«È in atto un rallentamento strutturale dell’economia globale a causa dell’invecchiamento demografico che determina una maggiore propensione al risparmio e della vendita dei prodotti online che riduce i posti di lavoro nel commercio». È l’analisi di Mario Deaglio, professore di Economia internazionale all’Università degli Studi di Torino. Ieri la Borsa di Milano, dopo un’apertura in rialzo, ha cominciato a perdere dopo meno di due ore, scendendo sotto quota 17mila punti per la prima volta dal settembre 2013 e chiudendo a -4,69%. Tante le sospensioni al ribasso, specie per i titoli bancari. In forte aumento lo spread tra Btp e Bund, che ha sfiorato i 150 punti base.
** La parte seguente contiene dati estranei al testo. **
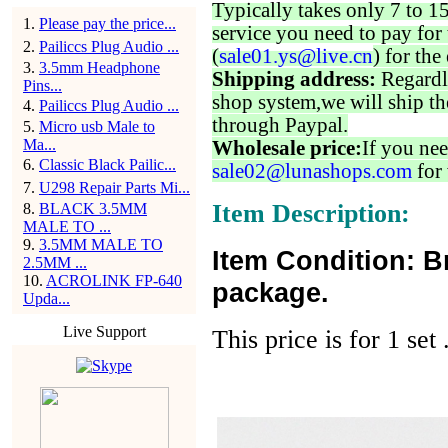
Typically takes only 7 to 1
1
.
Please pay the price...
service you need to pay for 
2
.
Pailiccs Plug Audio ...
(
sale01.ys@live.cn
) for the
3
.
3.5mm Headphone
Shipping address:
Regardl
Pins...
shop system,we will ship th
4
.
Pailiccs Plug Audio ...
through Paypal.
5
.
Micro usb Male to
Ma...
Wholesale price:
If you nee
6
.
Classic Black Pailic...
sale02@lunashops.com
for 
7
.
U298 Repair Parts Mi...
Item Description:
8
.
BLACK 3.5MM
MALE TO ...
9
.
3.5MM MALE TO
Item Condition: B
2.5MM ...
10
.
ACROLINK FP-640
package.
Upda...
Live Support
This price is for 1 set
Professore, perché le Borse continuano a scendere?

Prima di capire perché le Borse continuino a scendere bisogna averne chiara la dinamica tecnica. Le Borse concentrano sempre di più le operazioni in apertura e in chiusura, utilizzando dei programmi computerizzati per contrattare. I computer a inizio seduta comprano e alla fine vendono. Ci sono sedute quasi vuote dove bastano pochi spostamenti di quantitativi per modificare di molto la quotazione.



Quindi in parte i cali sono influenzati da fattori tecnici?

Sì, questi aspetti tecnici stanno influenzando molto le Borse, specialmente le più avanzate. Su Piazza Affari si aggiunge la situazione di debolezza delle nostre banche che finiscono nel mirino della speculazione. Sul listino italiano inoltre le banche pesano di più rispetto ad altri Paesi, e quindi sulla Borsa di Milano c’è un effetto accentuato.

Siamo alla vigilia di una nuova recessione mondiale?

Se sia una recessione non lo so, ma sicuramente è un rallentamento strutturale. I motivi li ha detti in parte Draghi l’altro giorno. Molti quotidiani hanno tradotto erroneamente le sue parole con il termine “complotto”, mentre lui intendeva fare riferimento al “concorso di varie cause” che in inglese si dice “conspire”.



Quali sono le cause cui faceva riferimento Draghi?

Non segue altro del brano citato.